Information given section start
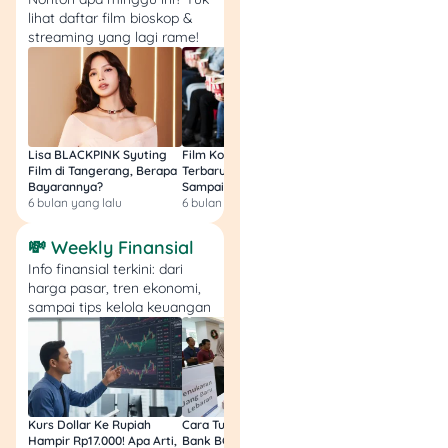
lihat daftar film bioskop &
penonton
streaming yang lagi rame!
mainstream.
Prime Video
– Enak
buat penonton yang
suka campuran film
populer, serial
original, dan opsi
Lisa BLACKPINK Syuting
Film Komedi Indonesia
Film Avatar: Fire an
Film di Tangerang, Berapa
Terbaru 2026, Siap Ngakak
Segini Budget Prod
sewa atau beli judul
Bayarannya?
Sampai Sakit Perut!
dan Pendapatanny
tertentu.
6 bulan yang lalu
6 bulan yang lalu
8 bulan yang lalu
Apple TV+
– Lebih
cocok buat kamu
💸 Weekly Finansial
yang suka original
Info finansial terkini: dari
series dan film
harga pasar, tren ekonomi,
eksklusif dengan
sampai tips kelola keuangan
kualitas produksi
yang rapi.
Vidio
– Platform
lokal yang kuat
untuk film, serial,
Kurs Dollar Ke Rupiah
Cara Tukar Uang Baru di
Bansos Jabar Tahap
tayangan Indonesia,
Hampir Rp17.000! Apa Arti,
Bank BCA (Umum, BNI,
Masih Bisa Cair Awa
Information given section end
What the exercise asks: Word for word, repeat the line holding "Info finansial terkini: dari" and all lines after it through the end of the entries above.

Task solution:
Info finansial terkini: dari
series dan film
harga pasar, tren ekonomi,
eksklusif dengan
sampai tips kelola keuangan
kualitas produksi
yang rapi.
Vidio
– Platform
lokal yang kuat
untuk film, serial,
Kurs Dollar Ke Rupiah
Cara Tukar Uang Baru di
Bansos Jabar Tahap
tayangan Indonesia,
Hampir Rp17.000! Apa Arti,
Bank BCA (Umum, BNI,
Masih Bisa Cair Awa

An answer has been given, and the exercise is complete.